Antonio Selvatici, il Giornale 13/3/2010, pagina 14, 13 marzo 2010
LA LOBBY CHE OSTACOLA L’INCHIESTA SULLA MITRAGLIETTA CHE UCCISE MORO
Inchiesta sul caso Moro e sulla permanenza di terroristi italiani nella Repubblica Ceca (ex Cecoslovacchia): è da tre anni che gli investigatori della Polizia criminale di Praga stanno attendendo risposte dai colleghi italiani. Da quando, mezzo Interpol, la rogatoria internazionale è partita, non si sa più nulla. Non è dato neppure sapere in quale cassetto di quale ufficio giace la richiesta.

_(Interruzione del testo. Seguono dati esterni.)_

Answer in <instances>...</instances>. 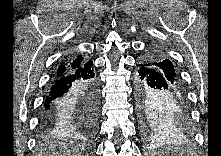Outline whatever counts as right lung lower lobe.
I'll return each mask as SVG.
<instances>
[{
	"instance_id": "98d812e1",
	"label": "right lung lower lobe",
	"mask_w": 221,
	"mask_h": 156,
	"mask_svg": "<svg viewBox=\"0 0 221 156\" xmlns=\"http://www.w3.org/2000/svg\"><path fill=\"white\" fill-rule=\"evenodd\" d=\"M99 90L92 61L56 74L42 107L39 126L43 133L96 124Z\"/></svg>"
}]
</instances>
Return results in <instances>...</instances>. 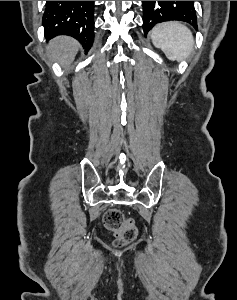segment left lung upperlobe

A oggi l’unica cosa certa è che nessuno ha risposto.
L’argomento dell’inchiesta partita da Praga è di quelli che scottano: l’Ufficio per la documentazione e le indagini dei crimini del comunismo sta indagando sull’omicidio di Aldo Moro, ma non solo. Due sembrano essere i filoni dell’inchiesta che riguardano l’Italia. L’arma utilizzata per ammazzare il presidente della Democrazia Cristiana, una pistola mitragliatrice Skorpion costruita in Cecoslovacchia in una fabbrica a pochi chilometri da Brno, e i campi d’addestramento dove alcuni membri delle Brigate rosse si sarebbero addestrati negli anni Settanta.

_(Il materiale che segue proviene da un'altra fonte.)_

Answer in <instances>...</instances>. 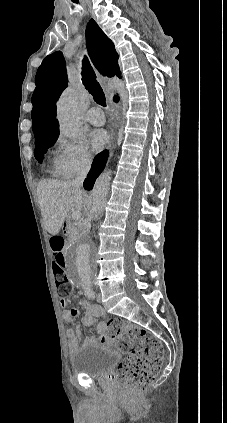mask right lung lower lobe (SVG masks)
<instances>
[{
    "label": "right lung lower lobe",
    "mask_w": 227,
    "mask_h": 423,
    "mask_svg": "<svg viewBox=\"0 0 227 423\" xmlns=\"http://www.w3.org/2000/svg\"><path fill=\"white\" fill-rule=\"evenodd\" d=\"M108 157V151L105 150L98 154L92 164V168L87 176V178L84 181V188L87 190H91L93 187V184L98 177V175L101 173V171L104 169V166L107 162Z\"/></svg>",
    "instance_id": "98d812e1"
}]
</instances>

Partiamo dalla mitraglietta Skorpion Vz61. una pistola mitragliatrice con un’altissima capacità di tiro, provvista di calcio pieghevole, maneggevole e quindi facilmente trasportabile. L’arma è stata utilizzata il 9 maggio 1978 per crivellare il corpo di Aldo Moro. Non solo. Lo stesso modello d’arma è stato utilizzato dagli uomini delle Brigate rosse per uccidere il senatore democristiano Roberto Ruffilli. Sempre una Skorpion è stata usata sia per ammazzare l’ex sindaco di Firenze Lando Conti che l’economista Ezio Tarantelli. Anche il terrorista Ilich Ramirez Sanchez («Carlos») poteva contare sull’affidabilità dell’arma prodotta in Cecoslovacchia. Insomma, è evidente che il filone investigativo della produzione e distribuzione d’armi ai terroristi è molto interessante.
L’altro argomento scomodo di cui l’Urad («rad dokumentace a vyšetrování zlocinu komunismu» - Ufficio per la documentazione e le indagini dei crimini del comunismo, creato nel 1995 per decisione del ministro dell’Interno cecoslovacco) si sta occupando è la possibilità che un gruppo di brigatisti rossi sia stato addestrato nel campo d’addestramento di Karlovy Vary. Ma non è la prima volta che dagli uffici di Praga parte una richiesta d’investigazione diretta all’Italia: era stata richiesta documentazione riguardante l’attentato di cui fu vittima nel 1975 l’esule e dissidente cecoslovacco, promotore della «Primavera di Praga», Jiri Pelikan. L’informativa e la richiesta tornarono al mittente con un cordiale il «reato è prescritto», ovvero: tenetevi le vostre carte. Un vero peccato perché oggi che gli archivi incominciano a rivelare nomi d’informatori o collaboratori, di cui alcuni al di sopra di ogni sospetto, sapere quali connessioni vi sono state durante gli anni del terrorismo tra Italia e Cecoslovacchia sarebbe stato sicuramente molto interessante. Ma sicuramente anche scomodo. Ed è proprio questo il nocciolo della questione: i segreti dell’Ovest sono custoditi negli archivi dei Paesi dell’Est. Ed è quindi comprensibile che in Italia molti abbiano interesse a zittire o far tenere un basso profilo: verità consolidate non vanno messe in discussione. Non dimentichiamo che a Praga le richieste sono formulate dall’ufficio che indaga sui crimini del comunismo, ufficio evidentemente scomodo.